According to the exhibition's website, the show is supposed to be political: "Appropriated from the Reagan-era term used to describe how a country’s “soft” assets such as culture, political values, and foreign policies can be more influential than coercive or violent expressions of power, the title contemplates the potential of art and offers a provocation to the public to exert their own influence on the world."

It continues: "Taken together, the works in SOFT POWER demonstrate what cultural theorist and filmmaker Manthia Diawara has called a solidarity between intuitions — a concept that acknowledges the complexity, darkness, and opacity from which our reality emerges — that expresses the poetry and imagination of our differences."

It doesn't get much more amorphously artspeak than that.

There are probably some very good artists in the exhibition, but the context doesn't do them any favors. As my friend Austin said, "This is no time to be timid with political art, either go big or go home."

A couple of artists felt the same way, including Minerva Cuevas from Mexico City with The Discovery of invisible nature, her wonderful mural wall at the entrance to the 7th floor galleries.

So did Xaviera Simmons from New York City who created a wall-size riff on Jacob Lawrence's Migration series from the 1940s.

It's entitled, They're All Afraid, All of Them, That's It!

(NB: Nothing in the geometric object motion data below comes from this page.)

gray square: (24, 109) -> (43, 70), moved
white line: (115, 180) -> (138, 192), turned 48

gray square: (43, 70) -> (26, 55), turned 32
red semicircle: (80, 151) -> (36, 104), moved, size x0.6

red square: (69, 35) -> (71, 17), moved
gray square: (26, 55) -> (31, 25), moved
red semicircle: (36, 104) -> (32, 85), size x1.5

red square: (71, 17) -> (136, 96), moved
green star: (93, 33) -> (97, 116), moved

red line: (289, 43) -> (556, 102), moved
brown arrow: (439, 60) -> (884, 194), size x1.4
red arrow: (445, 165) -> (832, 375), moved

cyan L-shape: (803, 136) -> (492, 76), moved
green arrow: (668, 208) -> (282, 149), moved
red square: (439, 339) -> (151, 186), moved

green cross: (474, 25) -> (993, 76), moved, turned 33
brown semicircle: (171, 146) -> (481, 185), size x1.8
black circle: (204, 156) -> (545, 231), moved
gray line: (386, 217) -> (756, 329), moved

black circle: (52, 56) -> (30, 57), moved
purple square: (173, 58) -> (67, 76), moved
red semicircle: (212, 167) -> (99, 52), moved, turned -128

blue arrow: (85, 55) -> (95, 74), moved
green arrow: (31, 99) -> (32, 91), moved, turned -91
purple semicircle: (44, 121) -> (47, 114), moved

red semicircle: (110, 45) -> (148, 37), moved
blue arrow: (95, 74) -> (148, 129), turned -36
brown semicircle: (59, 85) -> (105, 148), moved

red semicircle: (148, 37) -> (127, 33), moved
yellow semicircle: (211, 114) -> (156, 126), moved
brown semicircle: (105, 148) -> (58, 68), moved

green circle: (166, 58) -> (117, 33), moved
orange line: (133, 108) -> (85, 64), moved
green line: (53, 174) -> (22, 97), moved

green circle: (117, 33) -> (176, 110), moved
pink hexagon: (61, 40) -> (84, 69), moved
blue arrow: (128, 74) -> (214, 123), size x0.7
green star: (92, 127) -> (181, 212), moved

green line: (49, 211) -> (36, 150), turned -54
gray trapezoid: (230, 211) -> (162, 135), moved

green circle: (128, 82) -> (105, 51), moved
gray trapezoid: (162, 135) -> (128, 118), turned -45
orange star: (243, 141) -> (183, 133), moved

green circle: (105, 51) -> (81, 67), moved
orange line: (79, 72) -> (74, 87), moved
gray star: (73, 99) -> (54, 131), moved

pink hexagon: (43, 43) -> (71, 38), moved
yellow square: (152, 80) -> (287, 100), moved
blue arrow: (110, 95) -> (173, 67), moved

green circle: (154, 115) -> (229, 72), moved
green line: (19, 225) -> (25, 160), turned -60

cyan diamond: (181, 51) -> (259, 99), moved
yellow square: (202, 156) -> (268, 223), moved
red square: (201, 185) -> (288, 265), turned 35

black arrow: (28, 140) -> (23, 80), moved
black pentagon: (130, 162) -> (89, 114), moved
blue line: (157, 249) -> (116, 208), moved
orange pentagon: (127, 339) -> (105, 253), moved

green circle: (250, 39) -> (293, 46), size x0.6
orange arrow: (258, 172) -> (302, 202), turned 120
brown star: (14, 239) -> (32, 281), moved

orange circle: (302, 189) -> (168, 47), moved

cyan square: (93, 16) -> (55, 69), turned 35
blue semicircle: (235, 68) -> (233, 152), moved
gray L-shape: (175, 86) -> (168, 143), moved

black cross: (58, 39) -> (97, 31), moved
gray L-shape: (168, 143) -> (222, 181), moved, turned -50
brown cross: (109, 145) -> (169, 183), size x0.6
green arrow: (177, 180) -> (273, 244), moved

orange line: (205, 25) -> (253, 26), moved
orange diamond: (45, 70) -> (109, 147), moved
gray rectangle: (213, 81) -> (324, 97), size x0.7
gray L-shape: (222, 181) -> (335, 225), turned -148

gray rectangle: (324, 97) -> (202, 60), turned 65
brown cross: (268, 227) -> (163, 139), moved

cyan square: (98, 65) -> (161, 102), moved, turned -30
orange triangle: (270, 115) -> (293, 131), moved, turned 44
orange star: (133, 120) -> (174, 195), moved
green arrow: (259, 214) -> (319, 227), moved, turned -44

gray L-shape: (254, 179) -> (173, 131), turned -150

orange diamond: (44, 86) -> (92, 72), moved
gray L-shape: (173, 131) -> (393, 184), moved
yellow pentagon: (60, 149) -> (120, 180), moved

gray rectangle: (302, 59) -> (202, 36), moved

They're All Southern! The Whole United States Is Southern!

However, most of the conceptual art was indeed timid, like Brazilian Cinthia Marcelle's There Is No More Place in This Place with its messing up of ceiling tiles. According to the wall text, "For the artist, the grid structure that supports these tiles represents the patriarchal system that has governed for as long as we can recall. As expressed through architecture, this felt patriarchy has shaped our experiences, memories, and movements." The irony, of course, is that this exhibition and the latest expansion of the museum was primarily bankrolled by Charles Schwab, proud San Francisco Republican and patriarchy personified.

There is one truly great, striking work on the 4th floor: Jewel, a seven-minute film by the London artist Hassan Khan. I'm not going to ruin it by trying to describe the piece, so let's just say it involves Mideastern music, light, and two men dancing.